WHAT THE TASK REQUIRES: Starting at the line below with "Останкинском районе. Квартиры" and stopping at the line with "prevede lo svolgimento, dalle", please print each line exactly, those two included, and skip every picture.

═══ SUPPLIED ENTRIES

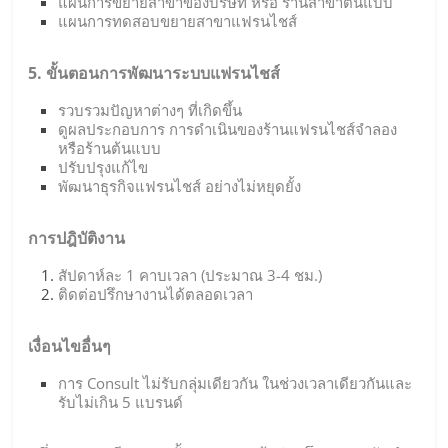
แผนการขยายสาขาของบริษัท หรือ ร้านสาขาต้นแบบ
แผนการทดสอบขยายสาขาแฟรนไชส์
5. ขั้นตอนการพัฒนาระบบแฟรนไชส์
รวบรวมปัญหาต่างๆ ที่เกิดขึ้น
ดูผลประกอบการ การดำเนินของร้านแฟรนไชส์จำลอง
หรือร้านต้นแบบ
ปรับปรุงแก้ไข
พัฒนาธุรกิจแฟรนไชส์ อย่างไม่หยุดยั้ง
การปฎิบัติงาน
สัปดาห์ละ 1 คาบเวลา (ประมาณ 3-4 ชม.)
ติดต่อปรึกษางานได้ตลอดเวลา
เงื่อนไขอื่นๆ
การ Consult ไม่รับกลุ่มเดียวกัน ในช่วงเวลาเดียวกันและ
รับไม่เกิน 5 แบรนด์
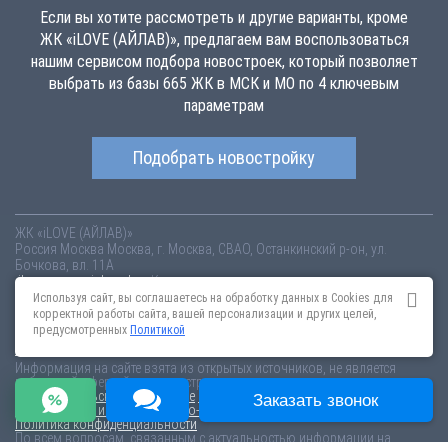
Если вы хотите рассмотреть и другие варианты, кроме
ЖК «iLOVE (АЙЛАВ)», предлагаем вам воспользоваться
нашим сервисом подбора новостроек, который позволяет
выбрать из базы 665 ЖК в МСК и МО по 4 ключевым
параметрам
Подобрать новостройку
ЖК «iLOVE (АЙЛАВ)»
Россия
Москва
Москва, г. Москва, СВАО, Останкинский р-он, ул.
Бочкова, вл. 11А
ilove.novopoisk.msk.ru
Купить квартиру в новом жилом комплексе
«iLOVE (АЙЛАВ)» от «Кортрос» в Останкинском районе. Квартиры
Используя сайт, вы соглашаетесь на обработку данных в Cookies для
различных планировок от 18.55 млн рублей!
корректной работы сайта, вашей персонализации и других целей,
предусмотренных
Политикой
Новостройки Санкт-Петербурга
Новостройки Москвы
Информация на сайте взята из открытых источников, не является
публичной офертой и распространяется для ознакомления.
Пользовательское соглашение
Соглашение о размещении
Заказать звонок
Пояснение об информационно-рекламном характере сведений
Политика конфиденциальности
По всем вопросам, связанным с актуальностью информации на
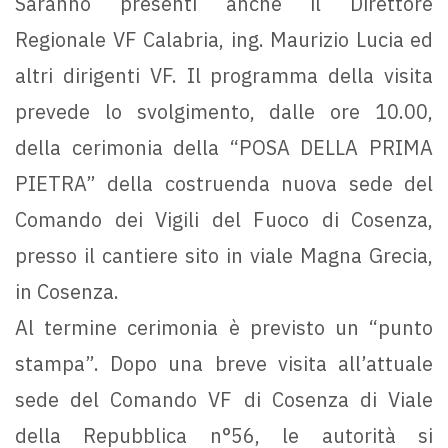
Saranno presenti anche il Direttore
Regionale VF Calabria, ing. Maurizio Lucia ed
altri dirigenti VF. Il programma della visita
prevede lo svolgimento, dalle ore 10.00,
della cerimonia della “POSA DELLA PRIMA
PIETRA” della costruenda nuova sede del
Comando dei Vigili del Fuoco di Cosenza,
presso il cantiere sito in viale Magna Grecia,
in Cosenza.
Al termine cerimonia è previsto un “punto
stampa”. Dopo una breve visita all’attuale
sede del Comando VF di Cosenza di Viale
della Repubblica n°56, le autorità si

══════
═══ SUPPLIED ENTRIES

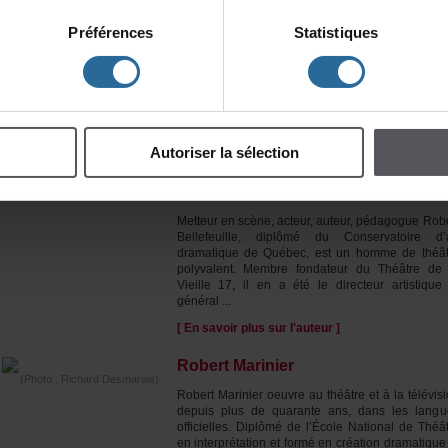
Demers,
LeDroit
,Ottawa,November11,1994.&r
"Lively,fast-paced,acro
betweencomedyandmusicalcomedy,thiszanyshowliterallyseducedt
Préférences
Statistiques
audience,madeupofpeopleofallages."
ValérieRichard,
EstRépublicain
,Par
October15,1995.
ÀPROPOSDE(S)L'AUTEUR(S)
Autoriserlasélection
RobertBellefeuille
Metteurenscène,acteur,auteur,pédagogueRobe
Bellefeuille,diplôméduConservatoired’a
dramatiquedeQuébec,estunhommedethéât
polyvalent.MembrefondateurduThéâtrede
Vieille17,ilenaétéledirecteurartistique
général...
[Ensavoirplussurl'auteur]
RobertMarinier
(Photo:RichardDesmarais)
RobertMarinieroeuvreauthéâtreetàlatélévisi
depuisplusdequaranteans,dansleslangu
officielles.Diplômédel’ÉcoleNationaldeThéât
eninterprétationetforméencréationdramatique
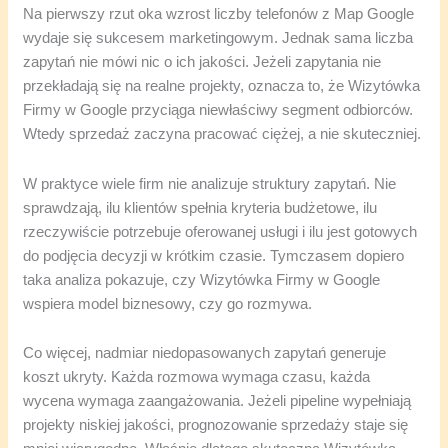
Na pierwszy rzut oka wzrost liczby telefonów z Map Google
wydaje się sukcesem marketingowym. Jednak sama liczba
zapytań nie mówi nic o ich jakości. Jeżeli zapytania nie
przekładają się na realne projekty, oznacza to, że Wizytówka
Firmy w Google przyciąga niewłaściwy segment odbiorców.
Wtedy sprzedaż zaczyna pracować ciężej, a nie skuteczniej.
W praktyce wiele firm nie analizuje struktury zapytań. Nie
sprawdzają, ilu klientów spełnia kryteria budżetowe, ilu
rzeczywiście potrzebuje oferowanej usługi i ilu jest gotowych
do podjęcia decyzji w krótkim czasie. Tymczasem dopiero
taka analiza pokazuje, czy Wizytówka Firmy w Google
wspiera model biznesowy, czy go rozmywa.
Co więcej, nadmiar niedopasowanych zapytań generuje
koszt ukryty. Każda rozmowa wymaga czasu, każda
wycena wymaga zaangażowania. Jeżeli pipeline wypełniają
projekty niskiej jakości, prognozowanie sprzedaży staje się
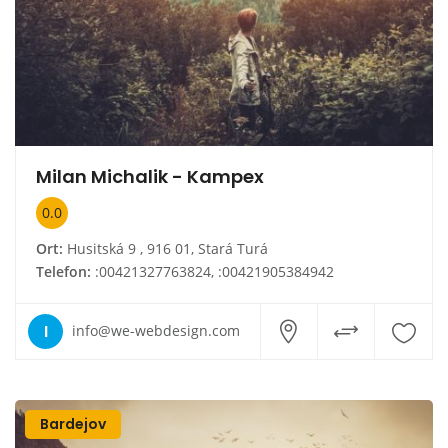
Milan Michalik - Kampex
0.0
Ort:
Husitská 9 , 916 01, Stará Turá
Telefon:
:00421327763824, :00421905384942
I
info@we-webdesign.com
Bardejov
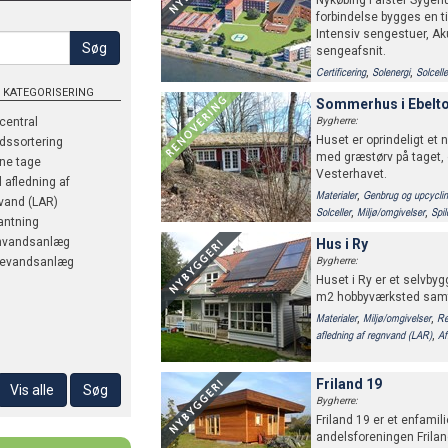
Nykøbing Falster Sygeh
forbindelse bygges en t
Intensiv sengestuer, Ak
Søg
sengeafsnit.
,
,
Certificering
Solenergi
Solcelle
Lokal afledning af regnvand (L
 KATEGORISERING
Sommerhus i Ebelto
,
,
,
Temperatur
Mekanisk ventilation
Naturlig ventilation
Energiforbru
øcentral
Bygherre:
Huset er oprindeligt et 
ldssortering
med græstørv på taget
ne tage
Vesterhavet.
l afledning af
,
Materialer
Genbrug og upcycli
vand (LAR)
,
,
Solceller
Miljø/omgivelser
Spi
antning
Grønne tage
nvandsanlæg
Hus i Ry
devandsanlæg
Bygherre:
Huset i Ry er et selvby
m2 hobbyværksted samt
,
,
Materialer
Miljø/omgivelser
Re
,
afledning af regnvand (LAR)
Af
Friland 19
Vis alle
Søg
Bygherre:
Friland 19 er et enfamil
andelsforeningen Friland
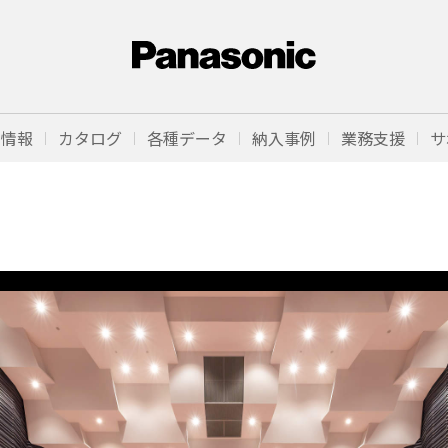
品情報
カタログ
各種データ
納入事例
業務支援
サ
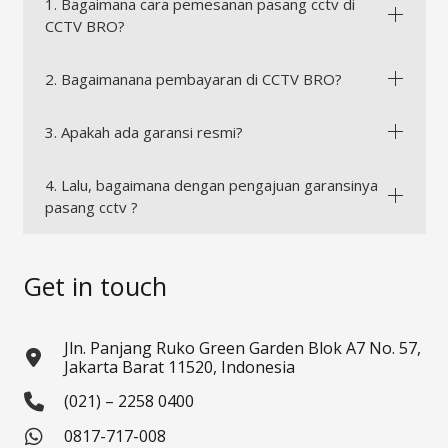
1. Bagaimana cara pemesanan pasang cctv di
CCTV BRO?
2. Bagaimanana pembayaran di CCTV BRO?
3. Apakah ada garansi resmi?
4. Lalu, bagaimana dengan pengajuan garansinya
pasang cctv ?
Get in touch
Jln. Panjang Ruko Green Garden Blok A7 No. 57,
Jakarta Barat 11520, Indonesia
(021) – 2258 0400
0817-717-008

══════
═══ SUPPLIED ENTRIES

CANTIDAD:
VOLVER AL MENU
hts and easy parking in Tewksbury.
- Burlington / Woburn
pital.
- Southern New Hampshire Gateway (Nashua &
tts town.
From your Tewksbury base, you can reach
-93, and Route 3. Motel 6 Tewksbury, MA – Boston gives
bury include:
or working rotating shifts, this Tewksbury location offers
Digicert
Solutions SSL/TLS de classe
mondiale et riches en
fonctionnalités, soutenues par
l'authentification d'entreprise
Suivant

══════

COMPLETED EXERCISE:
«iLOVE (АЙЛАВ)» от «Кортрос» в Останкинском районе. Квартиры
Используя сайт, вы соглашаетесь на обработку данных в Cookies для
различных планировок от 18.55 млн рублей!
корректной работы сайта, вашей персонализации и других целей,
предусмотренных
Политикой
Новостройки Санкт-Петербурга
Новостройки Москвы
Информация на сайте взята из открытых источников, не является
публичной офертой и распространяется для ознакомления.
Пользовательское соглашение
Соглашение о размещении
Заказать звонок
Пояснение об информационно-рекламном характере сведений
Политика конфиденциальности
По всем вопросам, связанным с актуальностью информации на
Saranno presenti anche il Direttore
Regionale VF Calabria, ing. Maurizio Lucia ed
altri dirigenti VF. Il programma della visita
prevede lo svolgimento, dalle ore 10.00,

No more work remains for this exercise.